Output of this step:
- Advisor findings that support existing evidence.
- Advisor findings that add new hypotheses.
- Advisor findings that appear low-impact or unsupported.
Step 6: Consult References
After operator and sequence drill-down, consult references as needed:
- Read
references/failure_handbook.mdto map evidence to likely contributing factors and to avoid common false positives. - Read
references/fusion_rules.mdonly when repeated operator sequences, small-operator overhead, vector-heavy sequences, or fusion opportunities are observed.
Use them as a handbook for interpreting evidence. A finding may match multiple patterns, and some cases may remain inconclusive.
Step 7: Prioritize Findings And Recommend Next Actions
Prioritize by:
- Time impact.
- Evidence strength.
- Likelihood that the proposed change is actionable.

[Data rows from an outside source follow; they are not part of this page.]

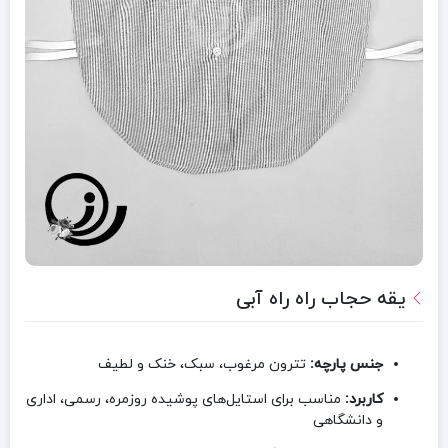
یقه حجاب راه راه آبی
جنس پارچه:
تترون مرغوب، سبک، خنک و لطیف
کاربرد:
مناسب برای استایل‌های پوشیده روزمره، رسمی، اداری
و دانشگاهی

- Risk or invasiveness of the change.
Prefer recommendations framed as next experiments:
- What to change.
- What metric should improve.
- What evidence would confirm or reject the hypothesis.
Output Format
The final answer should follow this shape:
- Summary: main performance story and confidence.

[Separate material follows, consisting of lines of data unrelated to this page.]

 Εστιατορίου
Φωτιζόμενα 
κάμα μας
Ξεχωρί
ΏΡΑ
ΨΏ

- Evidence: key timings, counts, ratios, ranks, streams, operators, or advisor findings.
- Likely contributing factors: multiple factors are allowed; avoid forcing one root cause.
- Recommendations: concrete next experiments or code/model changes, ordered by expected impact.
- Limitations: missing fields, degraded profiler level, unavailable advisor sheets, or incomplete rank data.
Avoid:
- Full raw tables.
- SQL dumps.
- Advisor text replay.
- Recommendations without time-impact evidence.
- Overstating conclusions when fields are missing.
Degraded Modes
If ideal data is missing, continue with a clear limitation.
- No DB but CSV exists: use CSV summaries.
level0data: avoid strong shape, dtype, format, ratio, and block-dim conclusions.- No advisor output: continue with raw profiling evidence.
Never block the analysis solely because one preferred artifact is missing.